* Your assignment *
Going line by line through the records below, write out everything starting with the line containing "Find the location of a particular element." and going on through the line containing "Identify the location of Blog [link].", exactly and inclusively. Pictures do not go in.

* Given records *
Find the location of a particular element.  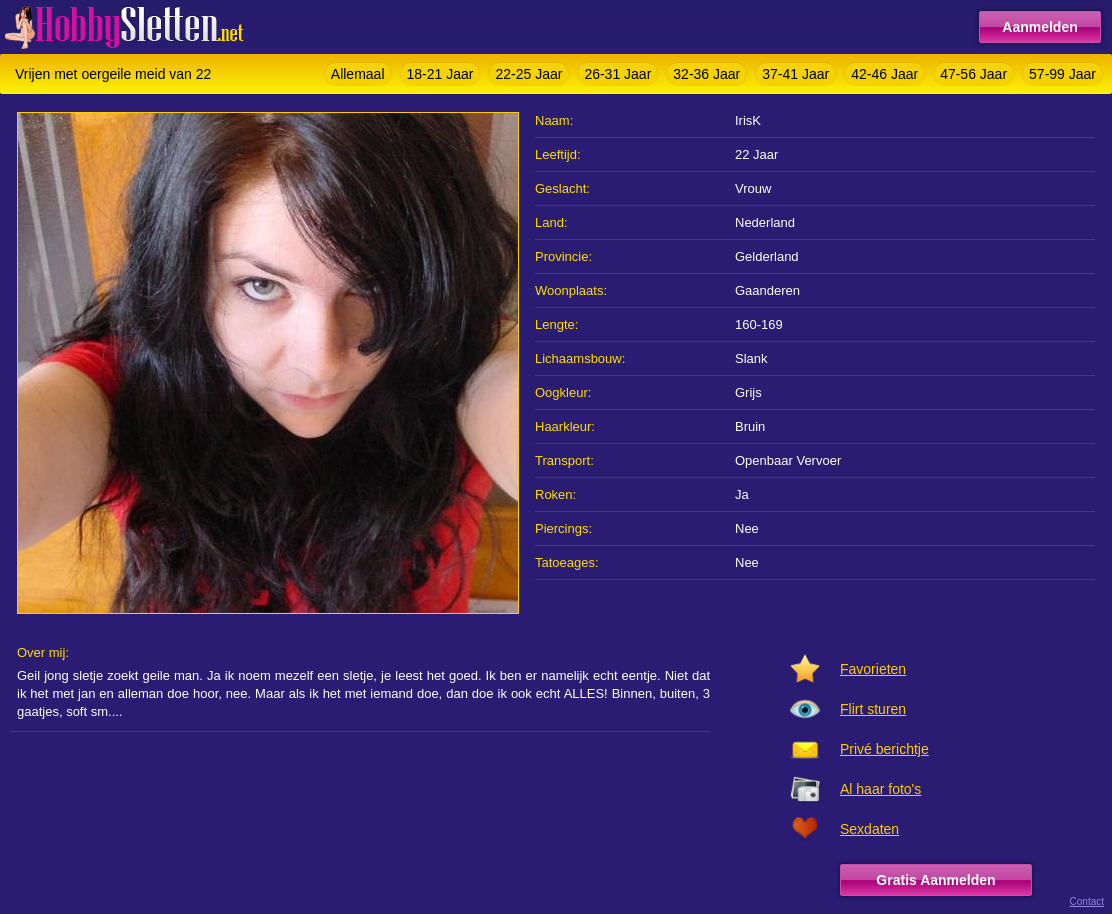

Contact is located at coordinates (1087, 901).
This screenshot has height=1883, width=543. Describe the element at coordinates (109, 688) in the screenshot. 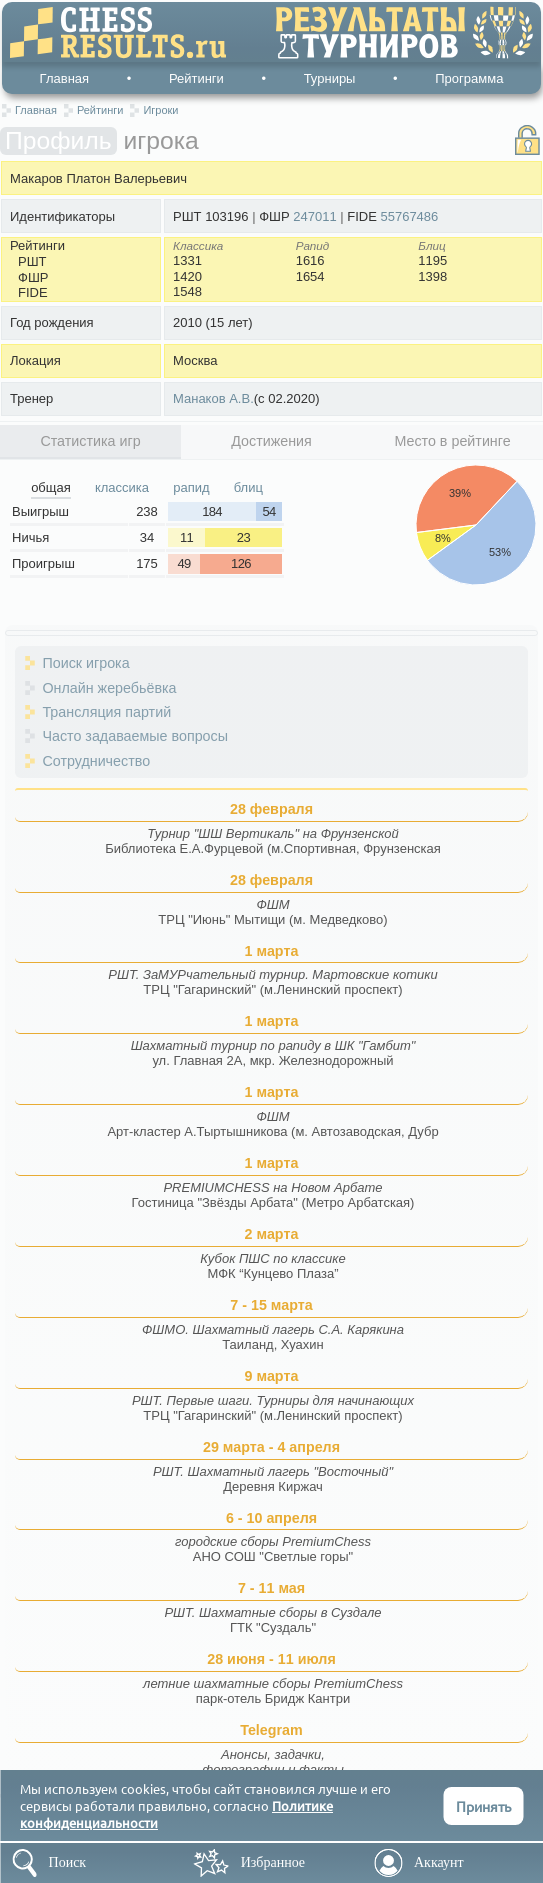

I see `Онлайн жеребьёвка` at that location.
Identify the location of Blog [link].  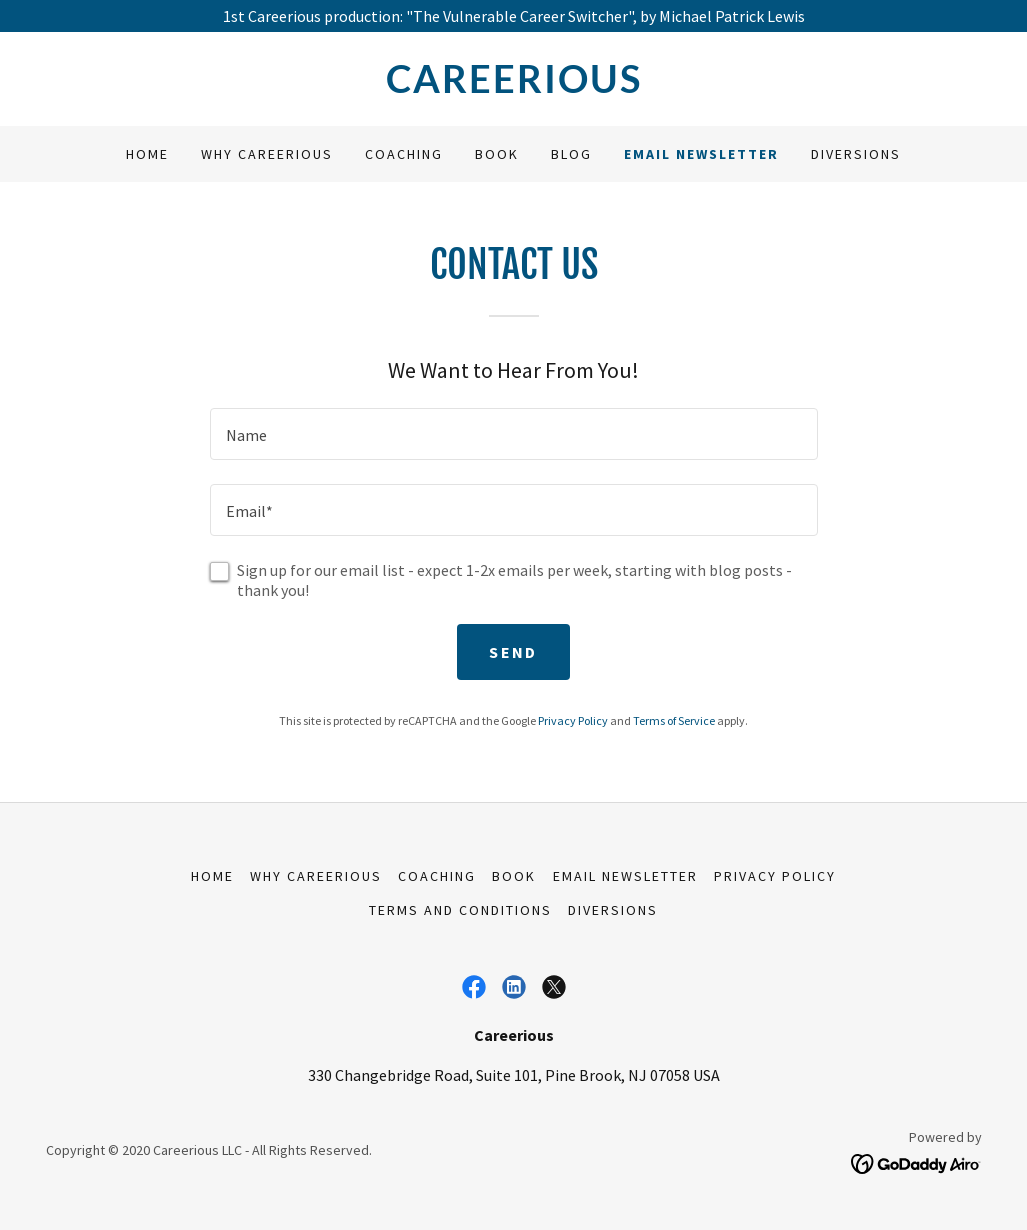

* * *

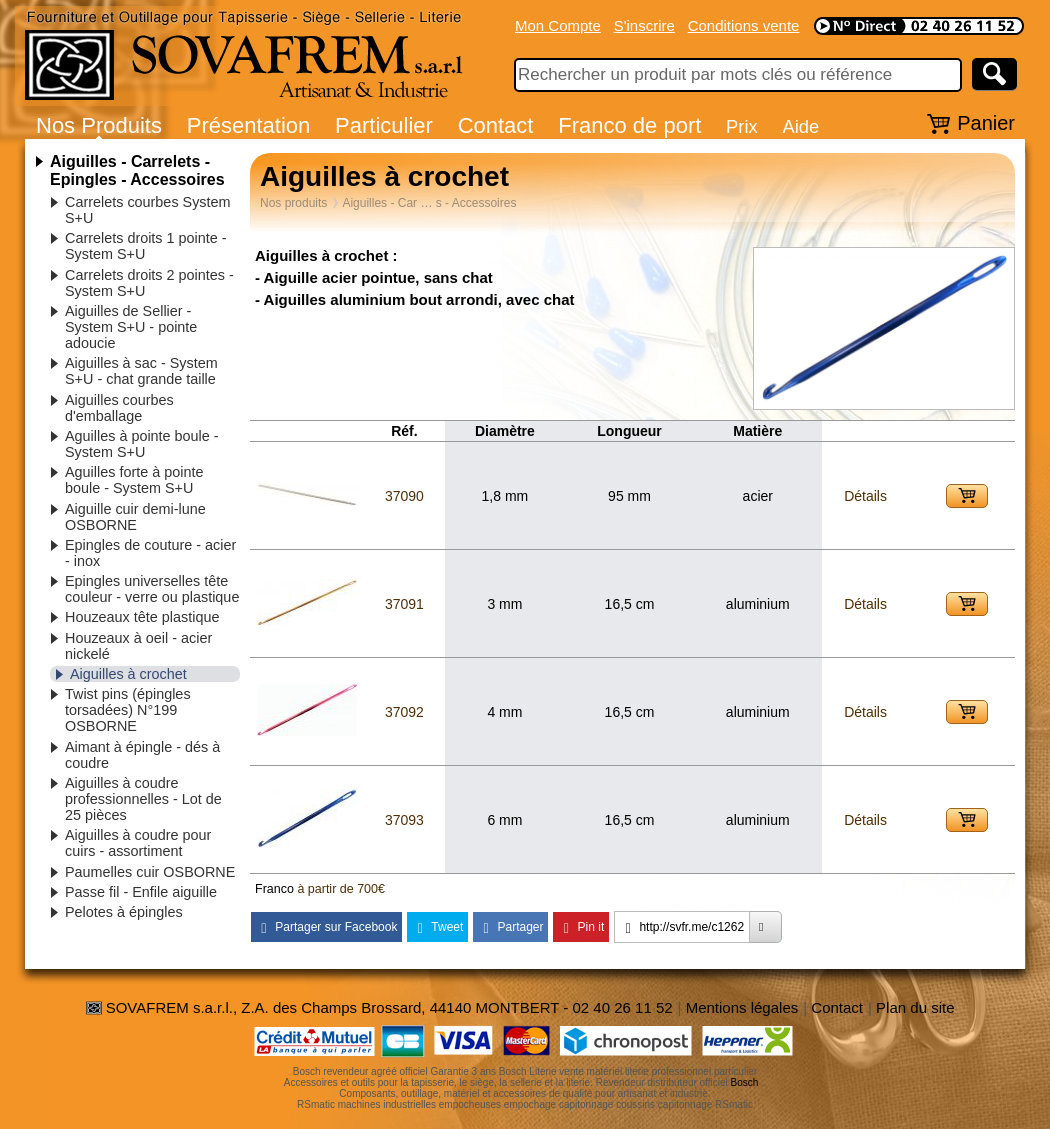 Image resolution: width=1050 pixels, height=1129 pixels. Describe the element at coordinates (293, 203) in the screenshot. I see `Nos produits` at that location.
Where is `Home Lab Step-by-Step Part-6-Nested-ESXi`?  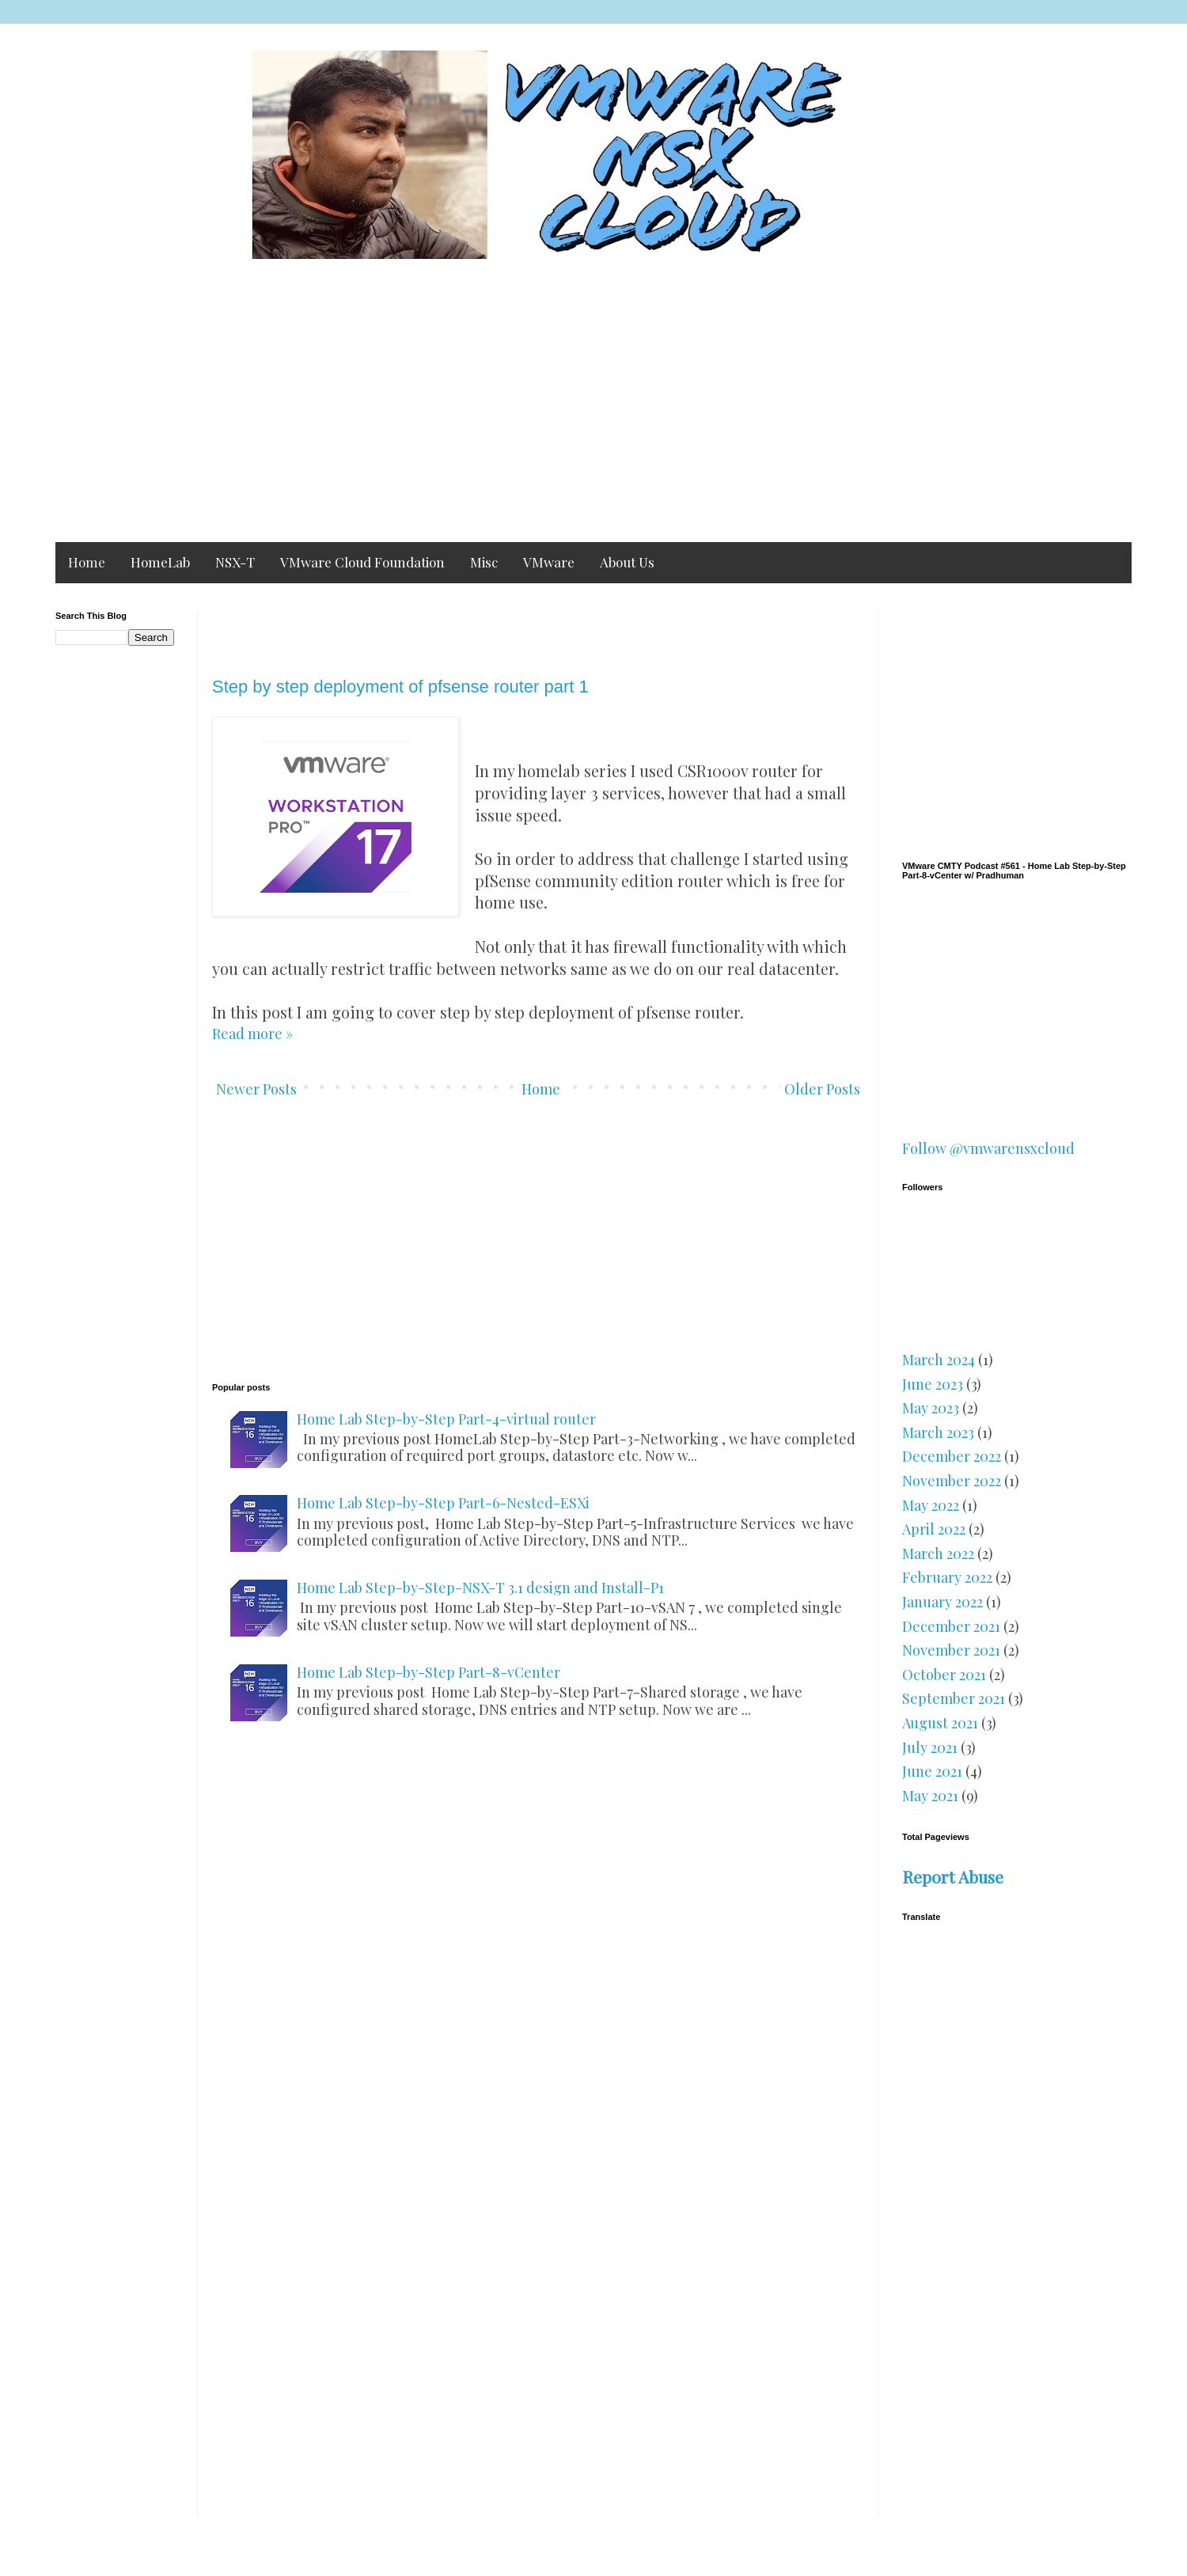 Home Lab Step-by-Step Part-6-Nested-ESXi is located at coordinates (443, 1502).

* Reply *
Find the location of a particular element.  

Contact is located at coordinates (1087, 901).
This screenshot has height=1883, width=543. Describe the element at coordinates (109, 688) in the screenshot. 

I see `Онлайн жеребьёвка` at that location.
Identify the location of Blog [link].  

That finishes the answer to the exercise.